EOD to conduct explosive training May 24

The training is needed as part of the unit’s certification for deployment and is in accordance with established military training and readiness requirements.

A team of Navy explosives experts are planning to detonate a two-pound mine beneath the waves in Crescent Harbor on May 24, according to Naval Air Station Whidbey Island.

The underwater explosion will be part of Explosive Ordnance Disposal Mobile Unit 1 training planned for May 17-25 on North Whidbey, the base reported. It will occur in the Seaplane Base Survival Training Area and the Crescent Harbor Operations Area.

The explosives training is “pretty routine” and has historically occurred in Crescent Harbor, although it didn’t happen last year, according to Mike Welding, base public affairs officer. The Navy is authorized to conduct up to six such events a year.

The training is needed as part of the unit’s certification for deployment and is in accordance with established military training and readiness requirements.

All actual demolition operations will occur during daylight hours.

During the mine countermeasure training, the Navy will implement numerous measures to protect people, marine mammals and seabirds in the area. The Coast Guard will issue a “notice to mariners,” the base reported. A safety perimeter will be established to ensure people and protected wildlife are not in the area.

“The participating unit will have observers in at least one boat in the water to conduct this monitoring while we will provide two environmental monitoring boats,” Welding wrote.

The training activity will be curtailed if marine mammals or seabirds are in the area.
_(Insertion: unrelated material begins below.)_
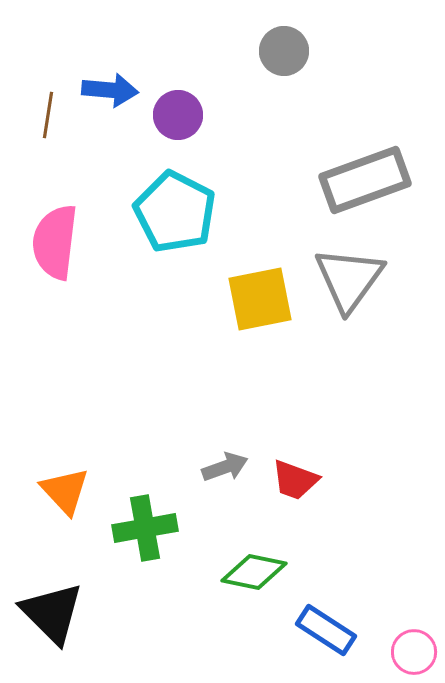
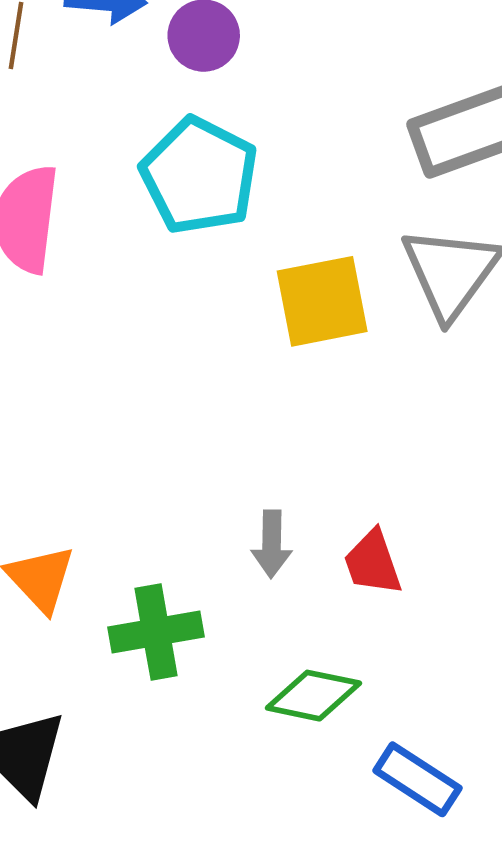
gray arrow: (225, 467) -> (272, 544), turned 111
red trapezoid: (295, 480) -> (373, 563), turned 51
Fish kills are possible from the underwater explosion, but in the past the only species to die in the exercise were foraging fish, not salmon or other protected species, according to the base.
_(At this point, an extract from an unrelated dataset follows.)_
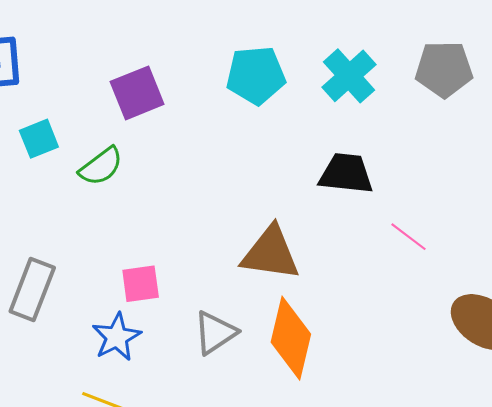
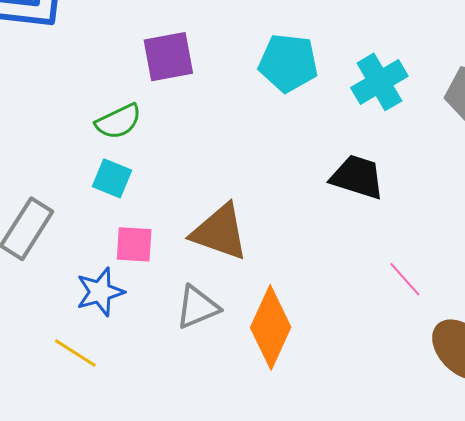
cyan square: (39, 139) -> (112, 178), moved, turned 33
pink line: (409, 237) -> (405, 279), moved
brown triangle: (270, 253) -> (220, 232), moved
Whidbey Environment-al Action Network isn’t thrilled with the plans.

“Declarations that there will be no adverse environmental impacts are always suspect,” WEAN member Marianne Edain wrote in a comment to the newspaper. “I’m wondering what our orcas think of underwater explosions.”

According to the Navy, EOD technicians are experts in most conventional and unconventional explosives and are called upon to securely dispose of any type of ordnance. They also investigate and demolish natural and man-made underwater obstructions and prepare coastal regions for amphibious landings.